-- Opening Marker --

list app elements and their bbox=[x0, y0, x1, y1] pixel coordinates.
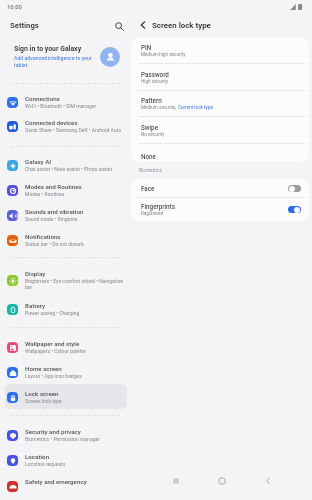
button[interactable]: Modes and Routines bbox=[5, 177, 127, 202]
button[interactable]: Pattern bbox=[131, 90, 309, 116]
staticText: Home screen bbox=[25, 365, 62, 372]
staticText: Registered bbox=[141, 211, 164, 216]
staticText: Wallpaper and style bbox=[25, 340, 80, 347]
button[interactable]: Sign in to your Galaxy bbox=[14, 45, 96, 68]
button[interactable]: Swipe bbox=[131, 117, 309, 143]
staticText: Wi-Fi • Bluetooth • SIM manager bbox=[25, 103, 97, 109]
staticText: Security and privacy bbox=[25, 428, 81, 435]
staticText: Status bar • Do not disturb bbox=[25, 241, 84, 247]
button[interactable]: Galaxy AI bbox=[5, 152, 127, 177]
staticText: Sounds and vibration bbox=[25, 208, 84, 215]
staticText: Power saving • Charging bbox=[25, 310, 80, 316]
staticText: Chat assist • Note assist • Photo assist bbox=[25, 166, 113, 172]
staticText: Modes and Routines bbox=[25, 183, 82, 190]
button[interactable] bbox=[100, 47, 120, 67]
button[interactable]: Connections bbox=[5, 89, 127, 114]
button[interactable]: Home screen bbox=[5, 359, 127, 384]
staticText: Location requests bbox=[25, 461, 66, 467]
staticText: PIN bbox=[141, 44, 152, 51]
staticText: Connected devices bbox=[25, 119, 78, 126]
staticText: Location bbox=[25, 453, 50, 460]
staticText: Quick Share • Samsung DeX • Android Auto bbox=[25, 127, 122, 133]
staticText: 10:00 bbox=[7, 4, 22, 11]
button[interactable]: Back bbox=[258, 471, 278, 491]
staticText: Layout • App icon badges bbox=[25, 373, 82, 379]
staticText: Face bbox=[141, 185, 155, 192]
staticText: Biometrics • Permission manager bbox=[25, 436, 100, 442]
button[interactable]: Fingerprints bbox=[131, 198, 309, 221]
staticText: bar bbox=[25, 284, 33, 290]
staticText: Biometrics bbox=[139, 168, 162, 174]
staticText: Modes • Routines bbox=[25, 191, 65, 197]
button[interactable]: Notifications bbox=[5, 227, 127, 252]
staticText: Pattern bbox=[141, 97, 162, 104]
staticText: Fingerprints bbox=[141, 203, 175, 210]
staticText: Password bbox=[141, 71, 169, 78]
button[interactable]: Home bbox=[212, 471, 232, 491]
button[interactable]: Battery bbox=[5, 296, 127, 321]
staticText: Settings bbox=[10, 21, 39, 30]
staticText: Screen lock type bbox=[152, 21, 211, 30]
button[interactable]: Location bbox=[5, 447, 127, 472]
button[interactable]: None bbox=[131, 143, 309, 162]
button[interactable]: Wallpaper and style bbox=[5, 334, 127, 359]
staticText: Medium-high security bbox=[141, 52, 186, 57]
button[interactable]: Recents bbox=[166, 471, 186, 491]
staticText: Battery bbox=[25, 302, 45, 309]
staticText: Notifications bbox=[25, 233, 61, 240]
staticText: None bbox=[141, 153, 156, 160]
button[interactable]: PIN bbox=[131, 37, 309, 63]
staticText: Swipe bbox=[141, 124, 159, 131]
button[interactable]: Security and privacy bbox=[5, 422, 127, 447]
staticText: High security bbox=[141, 79, 169, 84]
staticText: Wallpapers • Colour palette bbox=[25, 348, 86, 354]
staticText: No security bbox=[141, 132, 165, 137]
button[interactable]: Search bbox=[111, 18, 127, 34]
staticText: Safety and emergency bbox=[25, 478, 87, 485]
staticText: Display bbox=[25, 270, 46, 277]
staticText: Galaxy AI bbox=[25, 158, 52, 165]
staticText: Connections bbox=[25, 95, 60, 102]
button[interactable]: Connected devices bbox=[5, 113, 127, 138]
staticText: Brightness • Eye comfort shield • Naviga… bbox=[25, 278, 124, 284]
staticText: Sign in to your Galaxy bbox=[14, 45, 82, 53]
staticText: Screen lock type bbox=[25, 398, 62, 404]
button[interactable]: Sounds and vibration bbox=[5, 202, 127, 227]
staticText: Lock screen bbox=[25, 390, 59, 397]
staticText: Current lock type bbox=[178, 105, 213, 110]
staticText: Sound mode • Ringtone bbox=[25, 216, 78, 222]
button[interactable]: Back bbox=[136, 18, 149, 31]
button[interactable]: Safety and emergency bbox=[5, 472, 127, 497]
button[interactable]: Lock screen bbox=[5, 384, 127, 409]
button[interactable]: Face bbox=[131, 179, 309, 197]
staticText: Add advanced intelligence to your tablet… bbox=[14, 55, 96, 68]
button[interactable]: Password bbox=[131, 64, 309, 90]
button[interactable]: Display bbox=[5, 264, 127, 294]
staticText: Medium security, bbox=[141, 105, 178, 110]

-- Closing Marker --

:: Exercise details ::
Wherever the string "None" is found in the listing above, copy the line that contains it.

:: Expected answer ::
button[interactable]: None bbox=[131, 143, 309, 162]
staticText: None bbox=[141, 153, 156, 160]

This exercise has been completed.